▶ Activity: Return verbatim every line from the first line of the data below to the line that contains "واكتساب المهارات كانت أكبر في البلدان منخفضة", inclusive, and no further.

### Data excerpts

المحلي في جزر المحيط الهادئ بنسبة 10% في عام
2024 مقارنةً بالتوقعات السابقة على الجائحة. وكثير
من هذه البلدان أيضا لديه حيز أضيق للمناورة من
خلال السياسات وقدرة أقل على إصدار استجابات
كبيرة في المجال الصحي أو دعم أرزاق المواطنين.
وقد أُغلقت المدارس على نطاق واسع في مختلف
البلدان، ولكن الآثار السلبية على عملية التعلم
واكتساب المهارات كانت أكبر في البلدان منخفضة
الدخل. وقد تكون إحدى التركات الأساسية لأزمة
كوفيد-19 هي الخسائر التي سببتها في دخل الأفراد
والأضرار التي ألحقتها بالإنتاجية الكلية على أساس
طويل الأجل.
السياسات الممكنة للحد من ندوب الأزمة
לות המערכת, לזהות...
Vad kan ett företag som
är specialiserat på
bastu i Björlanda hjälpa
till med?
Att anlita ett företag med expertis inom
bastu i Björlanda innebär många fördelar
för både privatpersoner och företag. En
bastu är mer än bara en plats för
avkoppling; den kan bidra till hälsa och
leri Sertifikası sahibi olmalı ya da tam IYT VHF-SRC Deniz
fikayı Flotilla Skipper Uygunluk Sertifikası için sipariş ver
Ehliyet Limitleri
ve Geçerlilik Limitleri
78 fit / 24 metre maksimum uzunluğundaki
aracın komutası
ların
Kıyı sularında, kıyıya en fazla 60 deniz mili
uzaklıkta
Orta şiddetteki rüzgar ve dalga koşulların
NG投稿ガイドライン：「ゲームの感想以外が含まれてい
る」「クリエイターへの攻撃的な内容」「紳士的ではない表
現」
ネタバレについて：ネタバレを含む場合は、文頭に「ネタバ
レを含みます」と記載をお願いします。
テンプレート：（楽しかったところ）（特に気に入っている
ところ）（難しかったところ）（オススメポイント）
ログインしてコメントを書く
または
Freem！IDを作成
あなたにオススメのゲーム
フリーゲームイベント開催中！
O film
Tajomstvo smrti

######

▶ Reply to the task:
المحلي في جزر المحيط الهادئ بنسبة 10% في عام
2024 مقارنةً بالتوقعات السابقة على الجائحة. وكثير
من هذه البلدان أيضا لديه حيز أضيق للمناورة من
خلال السياسات وقدرة أقل على إصدار استجابات
كبيرة في المجال الصحي أو دعم أرزاق المواطنين.
وقد أُغلقت المدارس على نطاق واسع في مختلف
البلدان، ولكن الآثار السلبية على عملية التعلم
واكتساب المهارات كانت أكبر في البلدان منخفضة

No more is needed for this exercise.